Institute for Behavioral Genetics, University of Colorado, Boulder, CO, USA.
Department of Psychology, University of Minnesota, Minneapolis, MN, USA.
Nat Genet. 2018 May;50(5):737-745. doi: 10.1038/s41588-018-0108-x. Epub 2018 Apr 26.

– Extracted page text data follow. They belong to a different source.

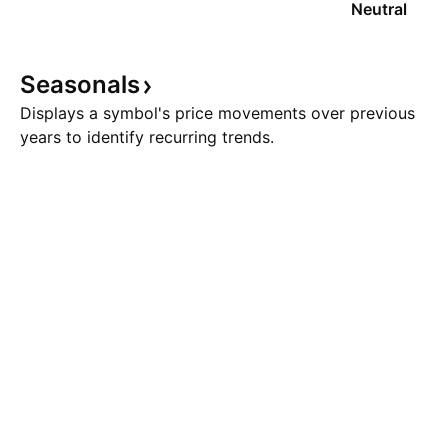
Neutral
Seasonals
Displays a symbol's price movements over previous
years to identify recurring trends.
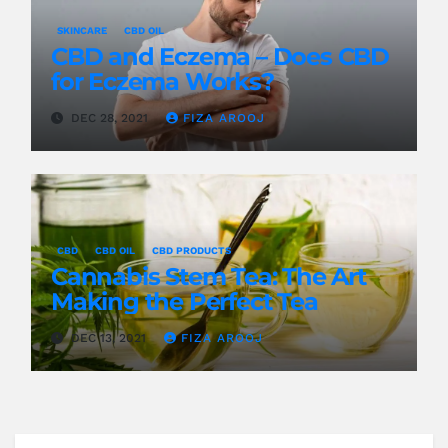
SKINCARE
CBD OIL
CBD and Eczema – Does CBD
for Eczema Works?
DEC 28, 2021
FIZA AROOJ
CBD
CBD OIL
CBD PRODUCTS
Cannabis Stem Tea: The Art
Making the Perfect Tea
DEC 13, 2021
FIZA AROOJ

Multiple methods have been developed to estimate narrow-sense heritability, h, using single nucleotide polymorphisms (SNPs) in unrelated individuals. However, a comprehensive evaluation of these methods has not yet been performed, leading to confusion and discrepancy in the literature. We present the most thorough and realistic comparison of these methods to date. We used thousands of real whole-genome sequences to simulate phenotypes under varying genetic architectures and confounding variables, and we used array, imputed, or whole genome sequence SNPs to obtain 'SNP-heritability' estimates. We show that SNP-heritability can be highly sensitive to assumptions about the frequencies, effect sizes, and levels of linkage disequilibrium of underlying causal variants, but that methods that bin SNPs according to minor allele frequency and linkage disequilibrium are less sensitive to these assumptions across a wide range of genetic architectures and possible confounding factors. These findings provide guidance for best practices and proper interpretation of published estimates.
已经开发出多种方法来使用无关个体中的单核苷酸多态性 (SNP) 估计狭义遗传率 h。然而,这些方法尚未进行全面评估,导致文献中存在混淆和差异。我们目前对这些方法进行了最全面和现实的比较。我们使用数千个真实的全基因组序列在不同的遗传结构和混杂变量下模拟表型,并使用阵列、推断或全基因组序列 SNP 获得“SNP 遗传率”估计值。我们表明,SNP 遗传率对潜在因果变异的频率、效应大小和连锁不平衡水平的假设非常敏感,但根据次要等位基因频率和连锁不平衡对 SNP 进行分组的方法在广泛的遗传结构和可能的混杂因素下对这些假设的敏感性较低。这些发现为最佳实践和对已发表估计值的正确解释提供了指导。